Unlocking the potential of youth
Youth are a significant part of the total population in Bangladesh. A country's development depends on its skilled youth group. The government is providing some training and loan facilities. But these are far from enough.
Emphasis should be placed on providing timely training to the youth and necessary steps have to be taken to increase the quality of the training provided to them. Along with that, there must be facilities for arranging adequate loans to the youth after the end of the training sessions. These loans must be provided on easy terms with low interest and minimum collateral. The government must also increase the amount of the loan.
These recommendations were shared by participants in a session titled "Youth employment (training and loan facilities)". The session was a part of a daylong event jointly organised by Centre for Policy Dialogue (CPD) and Oxfam in Bangladesh on March 11, 2021 with the support from European Union (EU).

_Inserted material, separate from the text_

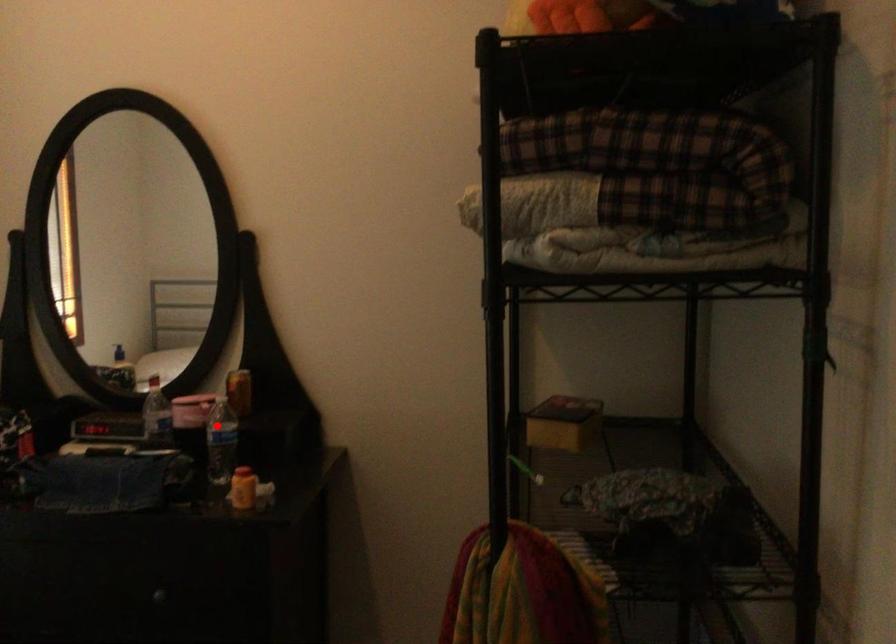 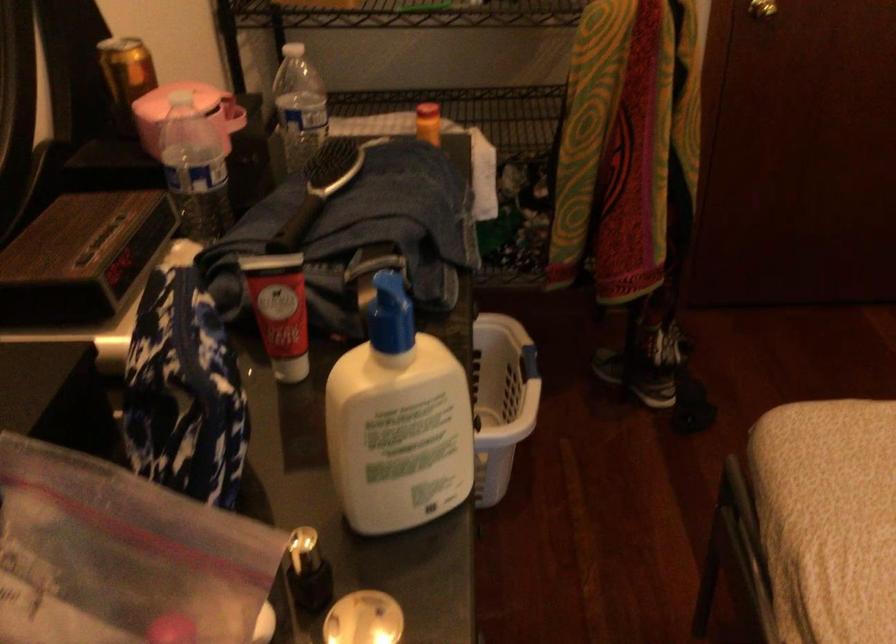 Question: I am providing you with two images of the same scene from different viewpoints. In image1, a red point is highlighted. Considering the same 3D point in image2, which of the following is correct?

Mohammed Mosharrof Hossain, a community volunteer from Netrokona, and Halimatun Sadia, a member of Youth Group from Rowmari, Kurigram, gave a presentation at the session. The presentation referred to a study that was carried out with the data from various government and non-government organisations.
The study revealed that 77 per cent of the youth respondents receiving training from various government institutions had not been able to arrange any employment after the training. They also didn't get any information as to employment opportunities.
37 per cent of the respondents said that the trainings provided were not up to the standard. Furthermore, as to the loan amount, 50 per cent of the borrowers said that the amount of loan they received was less than their demand.
The local service providers, according to the participants, must play an effective role to ensure youth employment as well. They should make yearly plans for youth employment in consultation with local young people. The service providers also need to identify the challenges faced by young people to improve their capacity and to create adequate access to government services.
"We cannot deny the lacking in our service delivery, political participation, and democracy. We want to ensure that our resources are used wisely. If the government just spends money in a haphazard way without any proper way to track the results, there will not be any proper development for our youths. There are various developmental organisations at the local government level but there isn't proper coordination among them and it seems like they spend the money and their budget only for the sake of using them instead for actual developmental agendas," said Rokeya Kabir, special guest of the session and Executive Director and Founder of Bangladesh Nari Progati Sangha (BNPS).
The participants urged the local service providers to institutionalise the Citizen-led Social Audit to ensure quality services in a transparent and accountable manner. The Citizen-led Social Audit and community engagement can be effective tools for the achievement of the Sustainable Development Goals (SDGs) and Vision 2041 of the Bangladesh Government, they opined.
"Social audit is a very important part of social accountability. Along with social accountability, the need for parallel and downward accountability is equally essential in order to bring sustainable results," highlighted Badiul Alam Majumdar, Country Director of The Hunger Project – Bangladesh and the chairperson of the session.
Oxfam, in partnership with CPD, has been implementing a project titled 'Enhancing the Participation of Community-Based Organisations (CBO) and Civil Society Organisations (CSOs) in Democratic Governance in Bangladesh' in thirteen districts of the country with the support from the European Union.
The project strengthens the knowledge and leadership capacities of grassroots CBOs and CSOs regarding social accountability tools such as citizen-led social audit. The project is aimed at providing improved services at the local level by increasing transparency and accountability. In order to ensure social accountability, the project is using a social audit tool. The main purpose of social audit is to contribute to the enhancement of government accountability by incorporating the views of citizens and public organisations. In addition, it provides an opportunity for civil and public organisations to observe and respond to public service activities in a participatory manner.